We rather childishly call Christmas “Jesus’s birthday” but we know that Jesus would not have celebrated or even thought much about his own birthday. Indeed, for many centuries, celebrating any birth had a whiff of paganism to it.Take, for instance, saint’s days. Few realize that these are almost invariably the date of the saint’s martyrdom, which is more likely to be known than the date of their birth. There are many theories as to why Dec. 25 was chosen as Jesus’ birth date, the date for Christ’s Mass. A common one is about the competition in the first three centuries CE between Christianity and Mithraism, given that the Sun God also had a virgin mother and was born on Dec. 25. (Mithra, however, has even less claim to the possibility of being a real, historical human being than Jesus does.) Mithraism was the most popular cult among slaves and Roman foot soldiers, so many customs of the early church that are suspiciously Mithraic were thought to be recruiting points. A more believable scenario is that the method to determine the birth date was by reckoning from the likely conception date.
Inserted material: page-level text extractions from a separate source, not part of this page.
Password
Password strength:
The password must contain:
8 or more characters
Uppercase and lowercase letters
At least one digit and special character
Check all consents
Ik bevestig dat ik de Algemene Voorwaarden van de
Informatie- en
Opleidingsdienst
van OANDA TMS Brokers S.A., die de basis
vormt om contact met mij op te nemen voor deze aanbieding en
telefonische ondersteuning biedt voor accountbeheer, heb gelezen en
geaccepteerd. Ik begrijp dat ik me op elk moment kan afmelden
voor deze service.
Both Luke and Matthew have stories about the Annunciation (taken as the conception date) and by the two main candidates for that date, the birth is either around Sukkot time (late September) or Hanukkah time (25 Kislev or sometime in December.) Unlike the date of Easter, which caused major schisms and even battles, no one was that fussed, and Dec. 25 was gradually to become the consensus.
For celebrations of Hanukkah, the roadmap is pretty clear, diverging only along Ashkenazy vs. Sephardic lines as to whether to eat latkes or jelly doughnuts. But Christmas celebrations really have no authoritative tradition, and indeed, our “founding fathers,” the English Puritans, absolutely forbade any Christmas celebrations at all.
Everybody knows … that no worldwide tax census was conducted in that period of the rule of Augustus, and that no “stable” is mentioned even in any of the mutually contradictory books of the New Testament. So, to put a star on top of a pine tree or to arrange various farm animals around a crib is to be as accurate and inventive as that Japanese department store that, as urban legend has it, did its best to emulate the Christmas spirit by displaying a red-and-white bearded Santa snugly nailed to a crucifix.
“Bah, Hanukkah,” Christopher Hitchins, Slate, 12/03/2007
Just as there are no oil miracles, dreidls or gift-giving in Maccabees, the four Gospels don’t mention birthday celebrations, Mass, pine trees, elves, stables full of beasts, or anything that is being “attacked” in the “war on Christmas.” From its beginnings, Hanukkah was more of a celebration of religious freedom and national identity than a religious holiday in itself. And so Christmas, in all its myriad celebrations, is more a folk festival than a solemn day for Christian piety. Ironically, throughout the Medieval and Tudor times, the main dish the English ate for Christmas was the object that defiled the temple—roast pig!
The holiday encourages and ignites love. It doesn’t matter how historically correct it is. The struggle is good against evil not who is right or who is wrong. The reason that we do good most times stems from their comfort in how they believe. The goal is to promote good not who is more right.